IT’S THE ECONOMY….
August 6, 2019 – Justin MoorheadThe US economy is in the late stage of an economic expansion begun in June 2009. The global economy is slowing. Economist and market strategists worry that another recession may be in the offing. What does that mean for us here in the Virgin Islands?
First, let’s take a quick look at the U.S. and global economy today.
In the U.S., Employment and real wages are up and unemployment down. The stock market flirts at record breaking levels. The economy is better off than many economists anticipated it would be at this stage in the business expansion cycle. However, similar to late summer afternoon hours, there are clouds building .
Higher U.S. interest rates have increased the cost of dollar denominated debt. Emerging and other markets that rely on foreign capital to underwrite growth must now absorb this higher cost of investment capital at a time when demand for manufactured goods and raw material is slowing.
President Trump’s fixation on economic sanctions and tariffs as a tool to address policy issues from immigration, theft of intellectual property, and nuclear proliferation to dissatisfaction with the trade policies of allies and non-ally governments, restricts the flow of global trade. The US embrace of mercantile trade policies, to the detriment of expanding free trade, is an unsettling developments. And, the United States promotion of this trade approach may well result in undermining the longest business expansion in U.S. history.

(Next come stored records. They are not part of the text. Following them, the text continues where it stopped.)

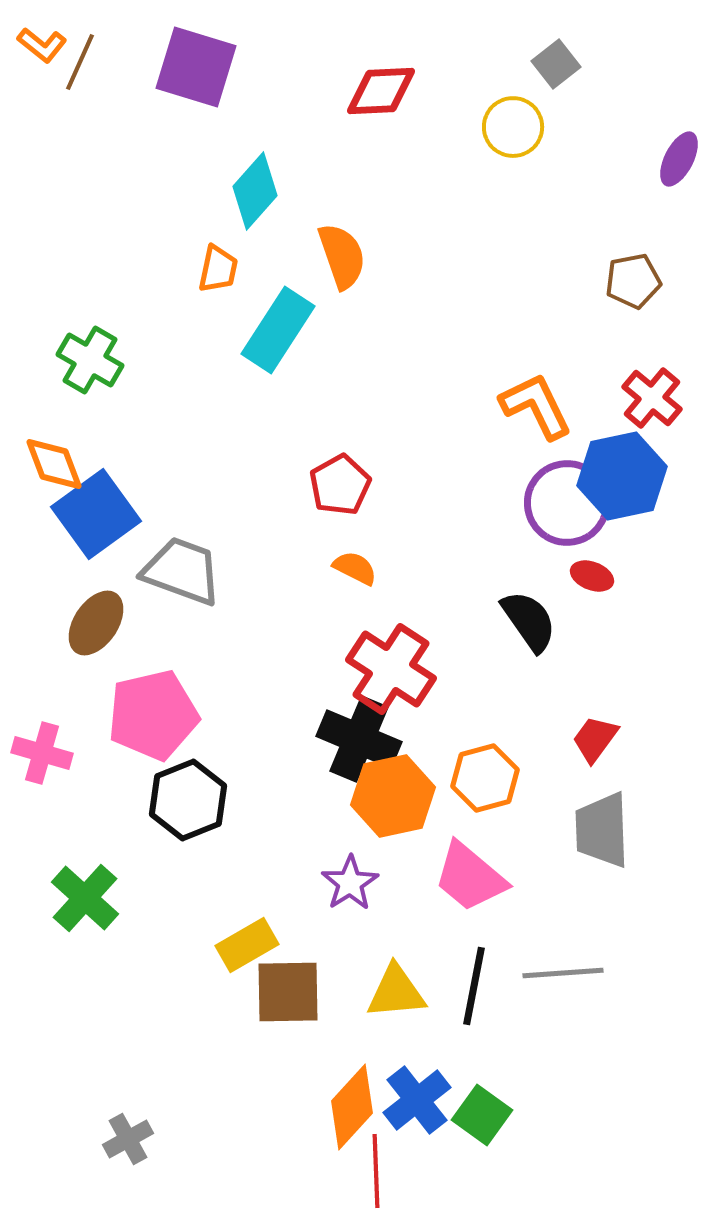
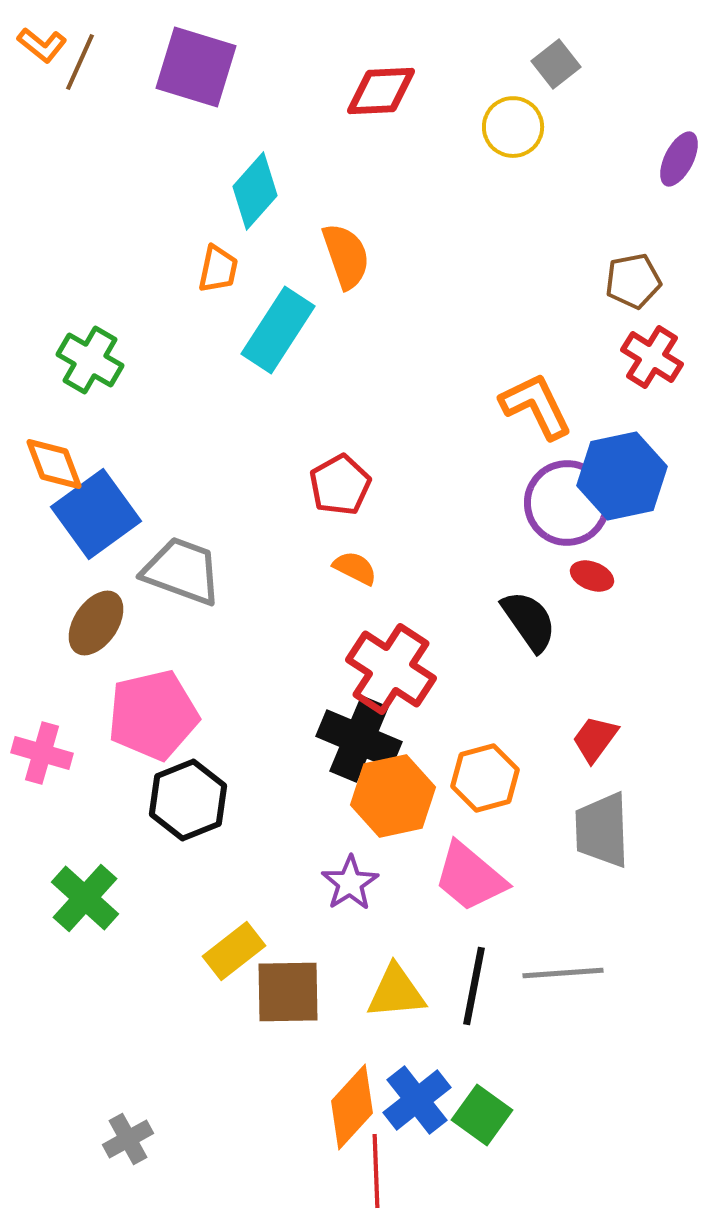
orange semicircle at (342, 256): moved 4 px right
red cross at (652, 398): moved 41 px up; rotated 8 degrees counterclockwise
yellow rectangle at (247, 945): moved 13 px left, 6 px down; rotated 8 degrees counterclockwise
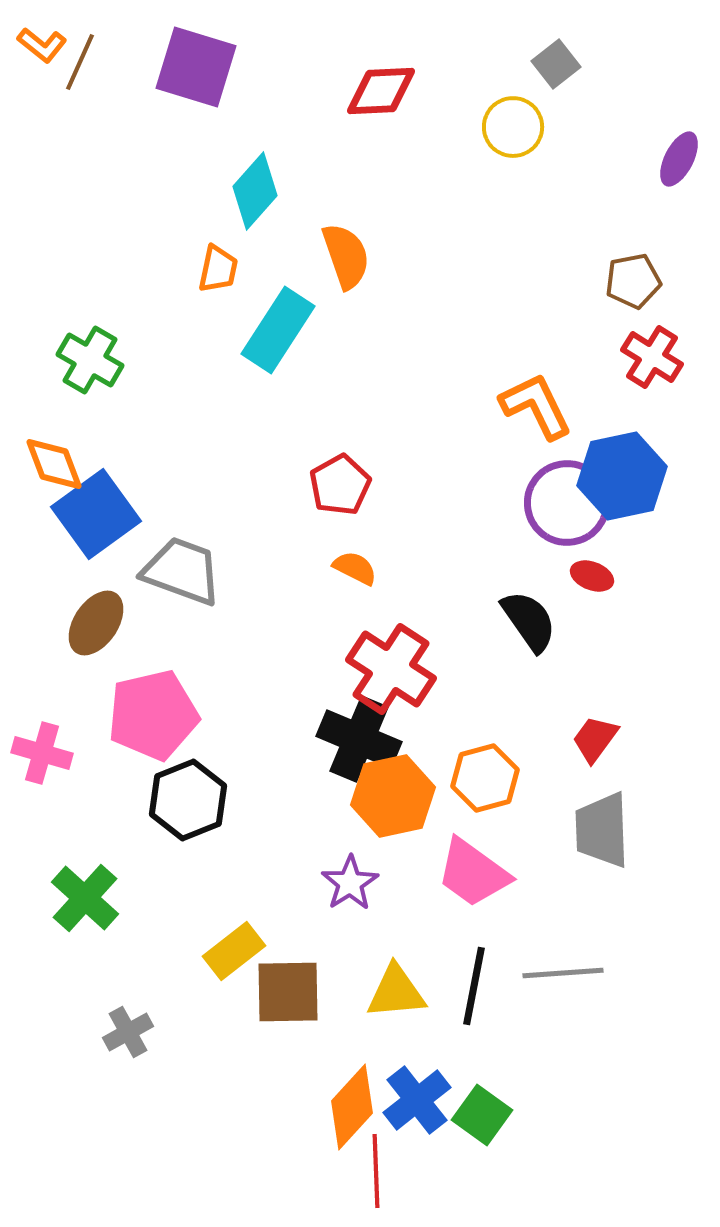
pink trapezoid at (470, 877): moved 3 px right, 4 px up; rotated 4 degrees counterclockwise
gray cross at (128, 1139): moved 107 px up
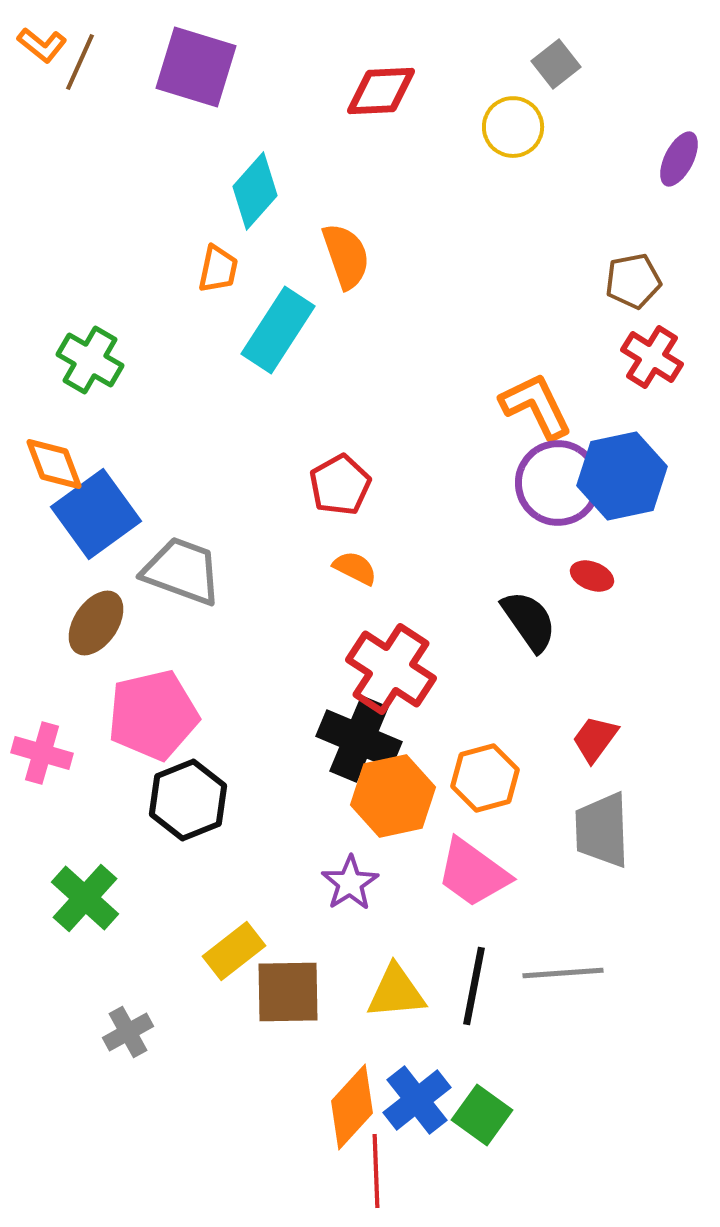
purple circle at (567, 503): moved 9 px left, 20 px up
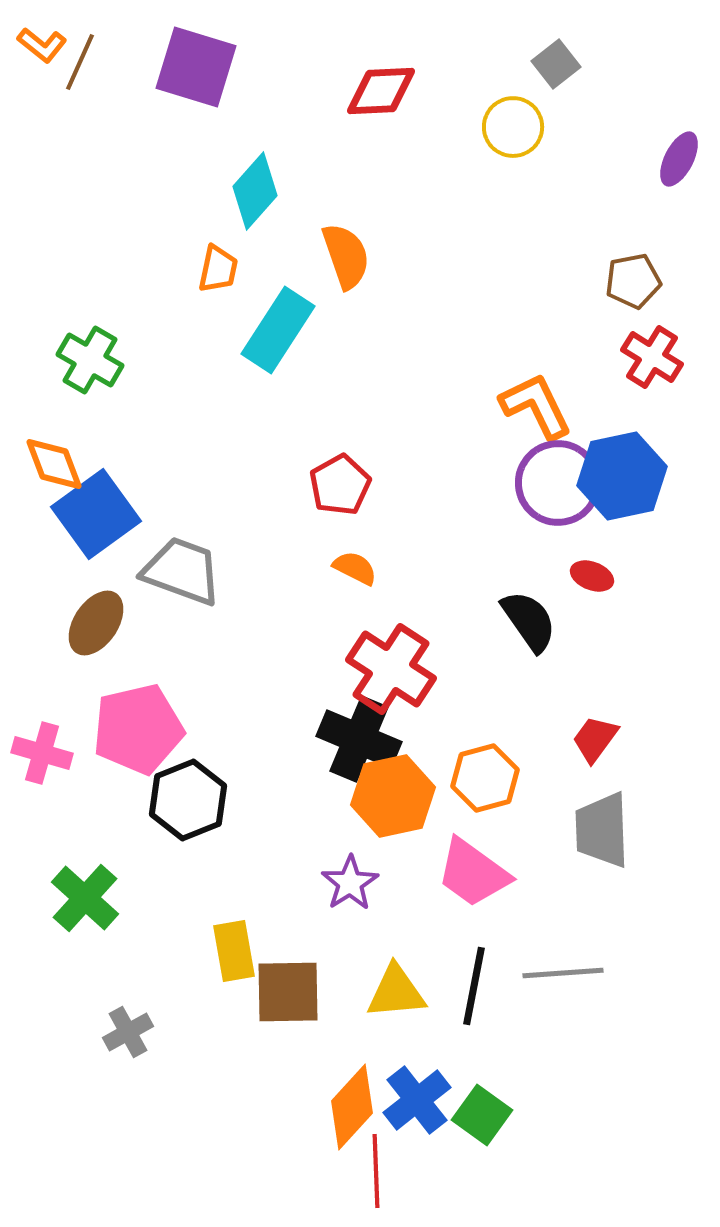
pink pentagon at (153, 715): moved 15 px left, 14 px down
yellow rectangle at (234, 951): rotated 62 degrees counterclockwise
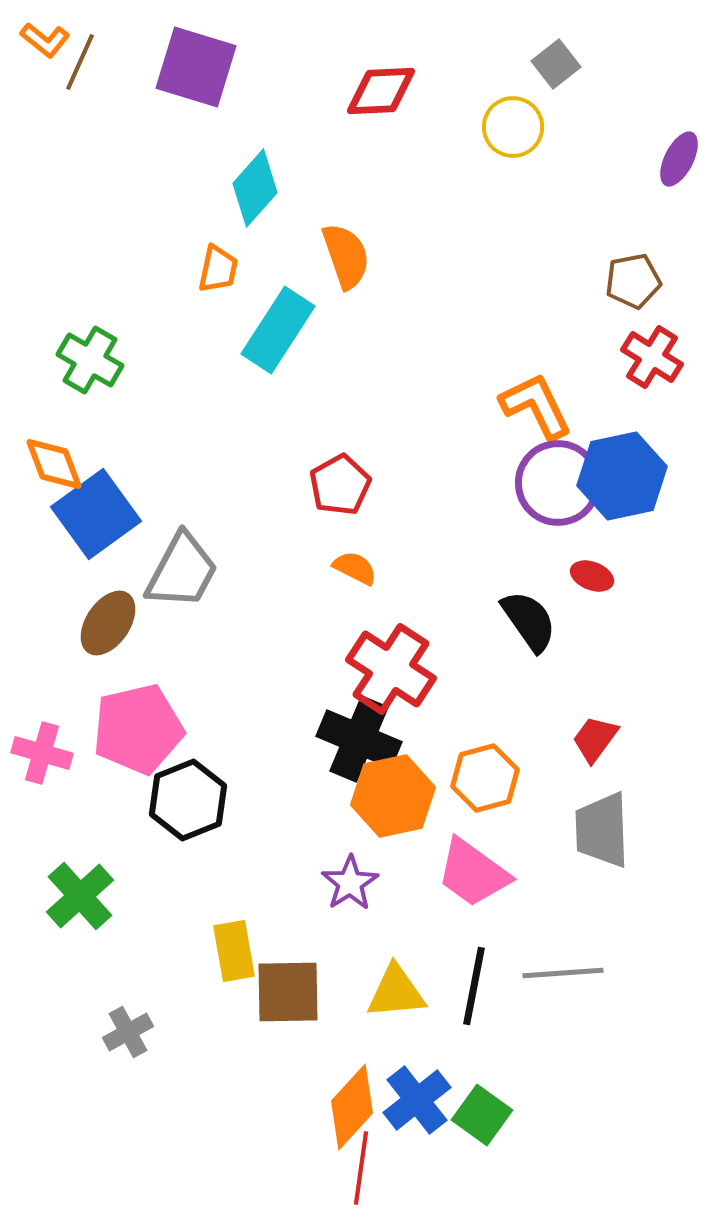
orange L-shape at (42, 45): moved 3 px right, 5 px up
cyan diamond at (255, 191): moved 3 px up
gray trapezoid at (182, 571): rotated 98 degrees clockwise
brown ellipse at (96, 623): moved 12 px right
green cross at (85, 898): moved 5 px left, 2 px up; rotated 6 degrees clockwise
red line at (376, 1171): moved 15 px left, 3 px up; rotated 10 degrees clockwise
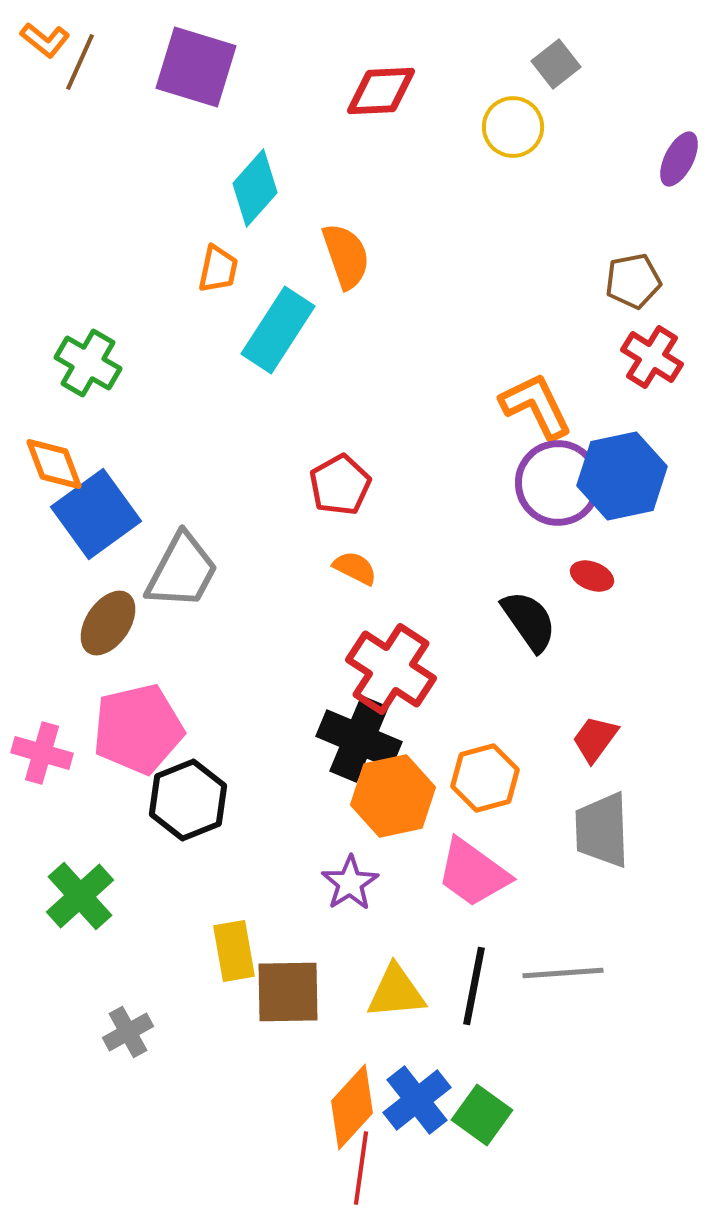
green cross at (90, 360): moved 2 px left, 3 px down
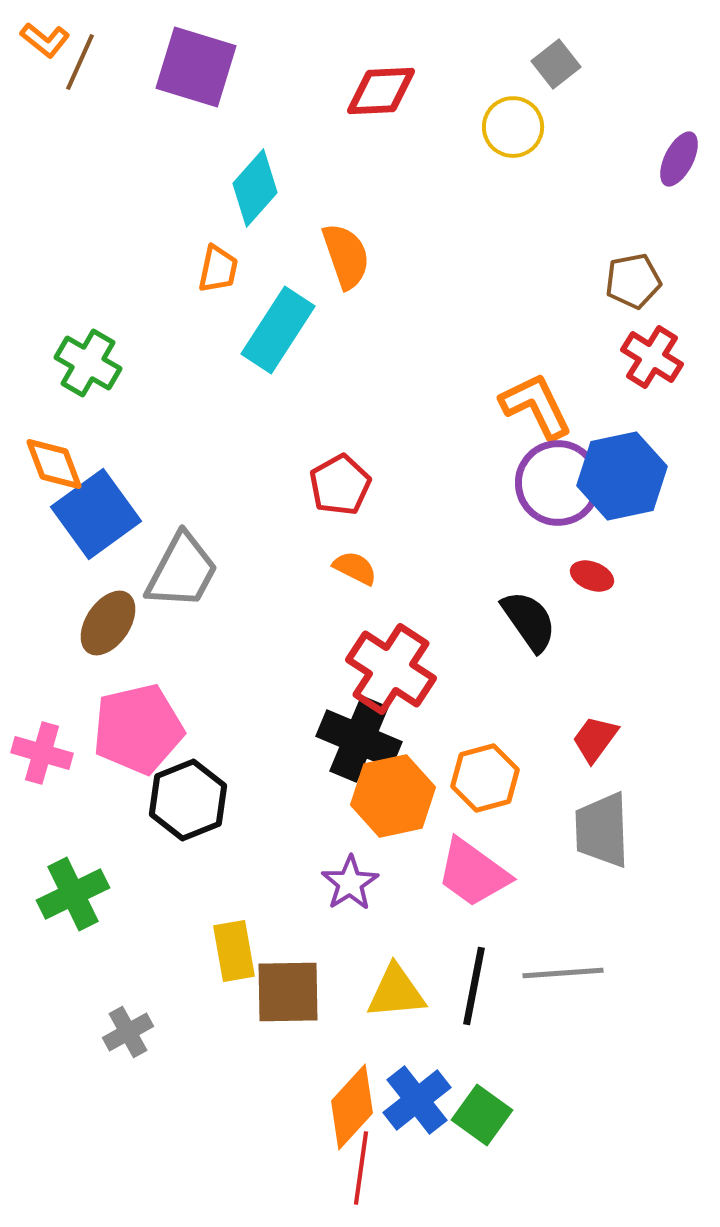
green cross at (80, 896): moved 7 px left, 2 px up; rotated 16 degrees clockwise
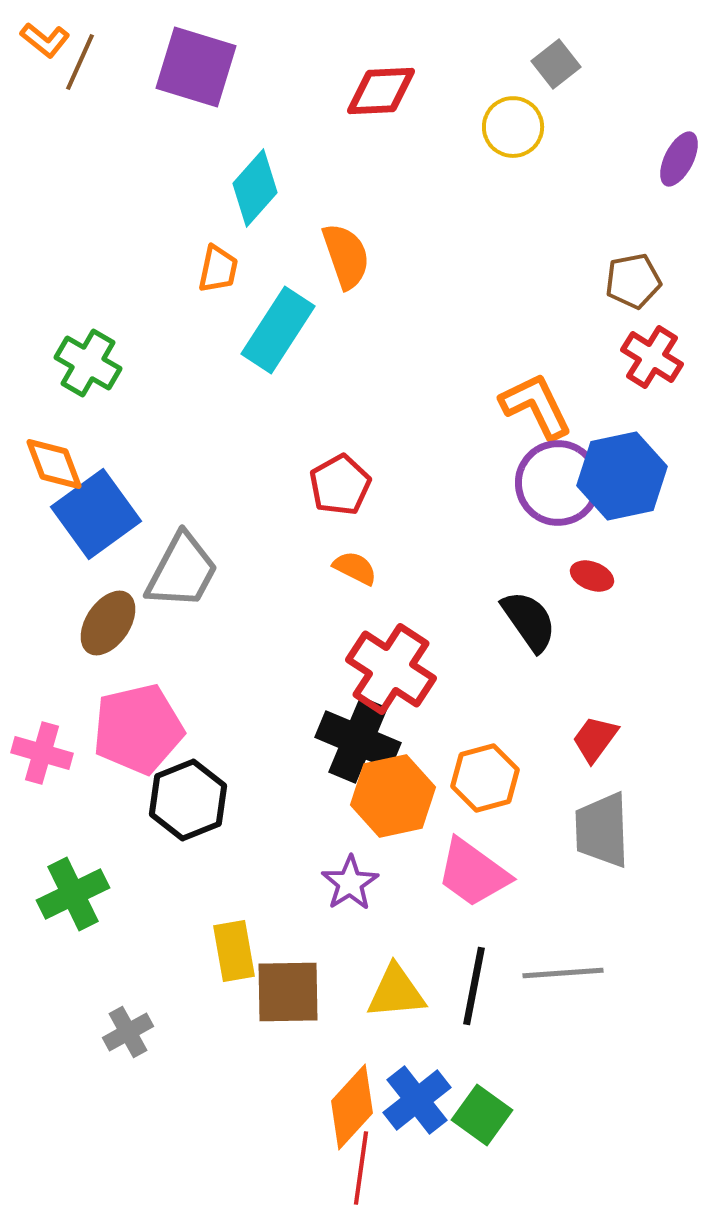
black cross at (359, 739): moved 1 px left, 1 px down
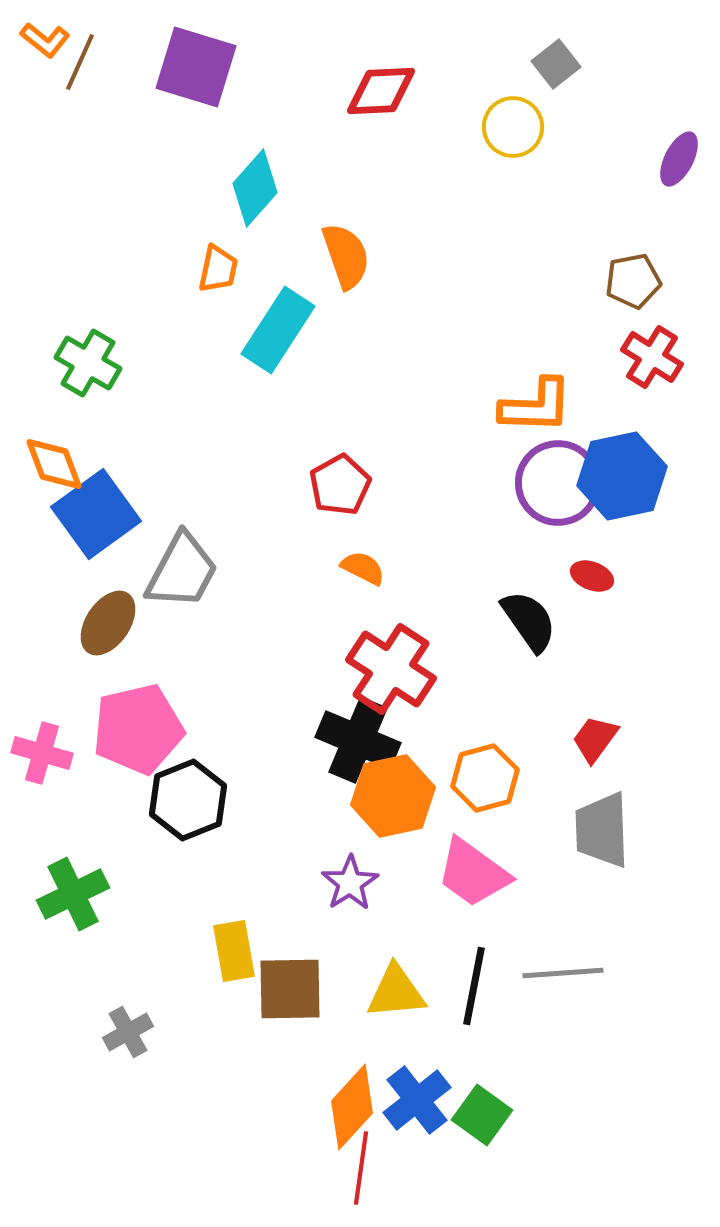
orange L-shape at (536, 406): rotated 118 degrees clockwise
orange semicircle at (355, 568): moved 8 px right
brown square at (288, 992): moved 2 px right, 3 px up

There is an old African expression worth reflecting on when we observe the ripple effect of the trade conflict between United States and China. When elephants fight it is the grass which suffers.
Several state, county and city economies, including the Virgin Islands, have not fully recovered from the 2008 recession and the change in business and consumer buying practices. It is apparent in shuttered stores and services, relocated factories, weak economic growth, nascent populism, a push for isolationist-like policies, underemployment and unemployment.
A new recession will adversely change the prospects for many communities and their ability to recover within a lifetime. Our Virgin Islands are clearly in this category. The breadth of the territory’s economy is limited; primarily cruise tourism, services, some manufacturing and government.
An expression we hear in these islands is that when the U.S. economy catches a cold, the Virgin Islands experiences pneumonia.
The Great Recession significantly affected our island economy and government’s ability to deliver services and make the required investment in economic expansion. A catastrophic 2017 hurricane season eroded much of the progress made in the years following 2008. And, Federal tax policy changes in 2018 further destabilized government revenues.
It is not just the inability to address current needs to improve social and community services that is important. It is the widening gap between our situation and that of others in a rapidly changing world. Other communities do not stand and wait for us to catch up. The longer we take to make up lost ground the faster others pull away, widening the relative distance between our respective economies.
We are considerably exposed and vulnerable to the next economic downturn.
Another recession will position us further behind global competitors. It will distract and divert the attention of corporate partners now committed to increasing business investment, as well as the federal government’s help with hurricane recovery, which we cannot accomplish on our own. News report suggest pledged federal support will be slow in materializing, regardless.
We under-appreciate the importance of financial well-being to address societal challenges. Everything depends on the availability of sufficient funds to change the existing paradigm– from education and training, to health and social well-being, to public safety, to investments in infrastructure, to economic growth and expansion.
If this persists, an increase in the momentum of our downward slide is inevitable. The gap between those who have and those who do not will widen, contributing to further societal instability and lack of economic competitiveness.
That is the risk of further global economic slowdown or a worst, another recession, to our local economy.